• _What to produce_:
Only the lines below starting at the one that contains "participants feel valued" and ending at the one that contains "responsive to questions" are to be reproduced, exactly and with both ends kept.

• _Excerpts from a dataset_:

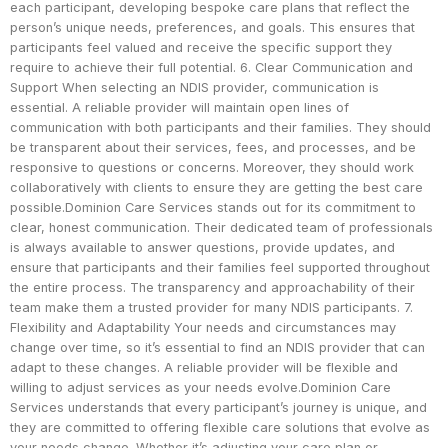
each participant, developing bespoke care plans that reflect the
person’s unique needs, preferences, and goals. This ensures that
participants feel valued and receive the specific support they
require to achieve their full potential. 6. Clear Communication and
Support When selecting an NDIS provider, communication is
essential. A reliable provider will maintain open lines of
communication with both participants and their families. They should
be transparent about their services, fees, and processes, and be
responsive to questions or concerns. Moreover, they should work
collaboratively with clients to ensure they are getting the best care
possible.Dominion Care Services stands out for its commitment to
clear, honest communication. Their dedicated team of professionals
is always available to answer questions, provide updates, and
ensure that participants and their families feel supported throughout
the entire process. The transparency and approachability of their
team make them a trusted provider for many NDIS participants. 7.
Flexibility and Adaptability Your needs and circumstances may
change over time, so it’s essential to find an NDIS provider that can
adapt to these changes. A reliable provider will be flexible and
willing to adjust services as your needs evolve.Dominion Care
Services understands that every participant’s journey is unique, and
they are committed to offering flexible care solutions that evolve as
your needs change. Whether it’s adjusting your care plan or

• _Reply_:
participants feel valued and receive the specific support they
require to achieve their full potential. 6. Clear Communication and
Support When selecting an NDIS provider, communication is
essential. A reliable provider will maintain open lines of
communication with both participants and their families. They should
be transparent about their services, fees, and processes, and be
responsive to questions or concerns. Moreover, they should work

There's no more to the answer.